The 5k sample had the strongest Odyssey-term density in this fixed comparison: 12 term hits in 128 words. It also reduced repeated bigrams relative to the 2.5k sample. These diagnostics are coarse, but they line up with the qualitative read: 5k is the most useful saved checkpoint.

Memorization Check

I checked generated 8-word sequences against the training text. For these samples, there were zero exact 8-gram overlaps with the source text.

This is a coarse heuristic, not a proof. A small byte model can memorize short fragments, local orthography, and corpus-specific phrase distributions without reproducing exact 8-grams. Still, the sampled passages are not direct long-span copies of the training file.

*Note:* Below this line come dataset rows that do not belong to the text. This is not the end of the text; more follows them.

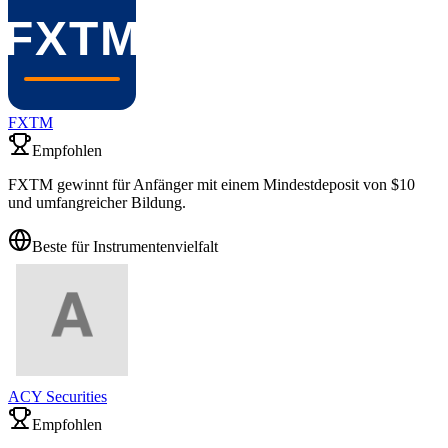
FXTM
Empfohlen
FXTM gewinnt für Anfänger mit einem Mindestdeposit von $10
und umfangreicher Bildung.
Beste für Instrumentenvielfalt
ACY Securities
Empfohlen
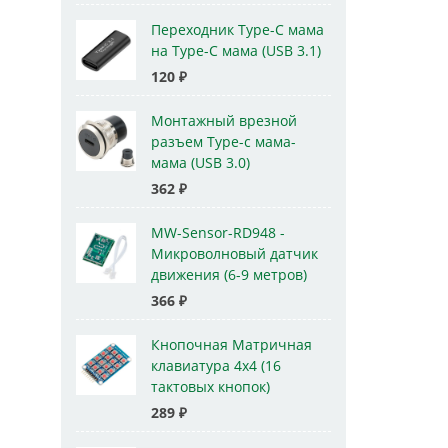
Переходник Type-C мама
на Type-C мама (USB 3.1)
120
₽
Монтажный врезной
разъем Type-c мама-
мама (USB 3.0)
362
₽
MW-Sensor-RD948 -
Микроволновый датчик
движения (6-9 метров)
366
₽
Кнопочная Матричная
клавиатура 4x4 (16
тактовых кнопок)
289
₽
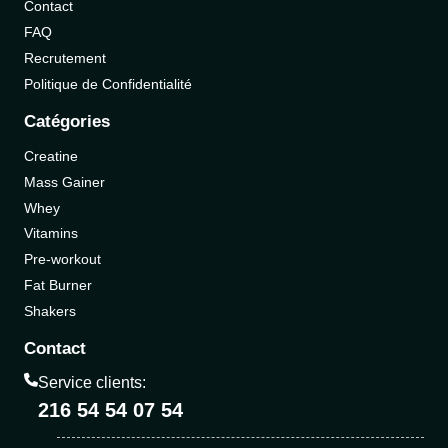
Contact
FAQ
Recrutement
Politique de Confidentialité
Catégories
Creatine
Mass Gainer
Whey
Vitamins
Pre-workout
Fat Burner
Shakers
Contact
Service clients:
216 54 54 07 54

The failure mode is better described as local imitation without durable discourse structure. The model captures byte-level and phrase-level regularities, but it does not maintain coherent entities or events over long spans.

Reproducing It

Train the larger scratch model:

make train-scratch

Generate from the best saved checkpoint:

.venv/bin/python scripts/generate_scratch.py \
  --checkpoint outputs/scratch/odyssey-byte-gpt-10k \
  --weights 005000_weights.safetensors \
  --prompt "Tell me, O Muse," \
  --tokens 1000 \
  --temperature 0.45 \
  --top-k 20

Regenerate the local supporting artifacts:

make blog-artifacts

Next Experiment

The next run should not simply increase steps. The validation curve suggests using a denser checkpoint schedule around the transition region:

save every 500 steps from 2,500 to 5,500

I would also test a tokenizer trained only on the Odyssey, longer context windows, temperature sweeps per checkpoint, and a two-corpus run on the Iliad plus the Odyssey.

The practical result: for a one-book byte-level LM, checkpoint choice matters more than final-step loss. The strongest qualitative sample came from the mid-run region, not the last checkpoint.